Ils citent dans ce cadre, le cas du ministre des Finances, Aïmen Benabderrahmane, très contesté, non seulement à cause de la crise de liquidité dans un pays où les files d’attente devant les bureaux de poste sont devenues plus longues que celles des demandeurs d’emploi, mais également parce qu'il favoriserait une nouvelle explosion sociale en exigeant un grosse dévaluation du dinar, synonyme du renchérissement des prix de produits de large consommation.

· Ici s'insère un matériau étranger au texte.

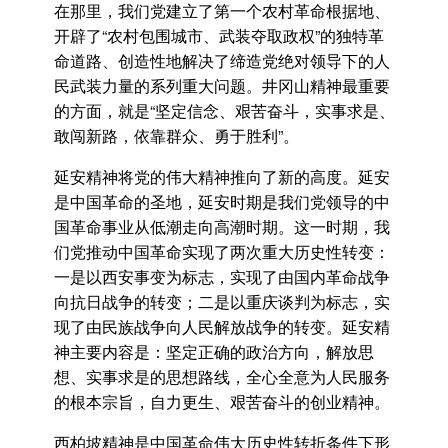
在那里，我们党建立了第一个农村革命根据地、
开辟了“农村包围城市、武装夺取政权”的独特革
命道路、创造性地解决了缔造党绝对领导下的人
民武装力量的系列重大问题。井冈山精神最重要
的方面，就是“坚定信念、艰苦奋斗，实事求是、
敢闯新路，依靠群众、勇于胜利”。
延安精神将党的伟大精神推向了新的高度。延安
是中国革命的圣地，延安时期是我们党领导的中
国革命事业从低潮走向高潮时期。这一时期，我
们党推动中国革命实现了两次重大历史性转变：
一是以西安事变为标志，实现了由国内革命战争
向抗日战争的转变；二是以重庆谈判为标志，实
现了由民族战争向人民解放战争的转变。延安精
神主要内容是：坚定正确的政治方向，解放思
想、实事求是的思想路线，全心全意为人民服务
的根本宗旨，自力更生、艰苦奋斗的创业精神。
西柏坡精神是中国革命伟大历史性转折条件下形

Ils citent aussi le cas du ministre de la Justice, Belkacem Zaghmati, dont le département a récemment requis une condamnation à perpétuité à l’encontre du jeune hirakiste Walid Nekkiche, certainement pour cacher les scandaleux tortures et viols qu’il a subis dans les geôles de l’armée au sein du tristement célèbre centre de Ben Aknoun.
Si ces ministres, et bien tant d’autres, qui ne méritaient pas de rempiler aux yeux de l’opinion, ont été quand même maintenus en poste, cela signifie qu’ils ont soit reçu le coup de pouce d’un haut gradé de l’armée, soit ont eu recours au non moins efficace réseau des enfants du président Tebboune.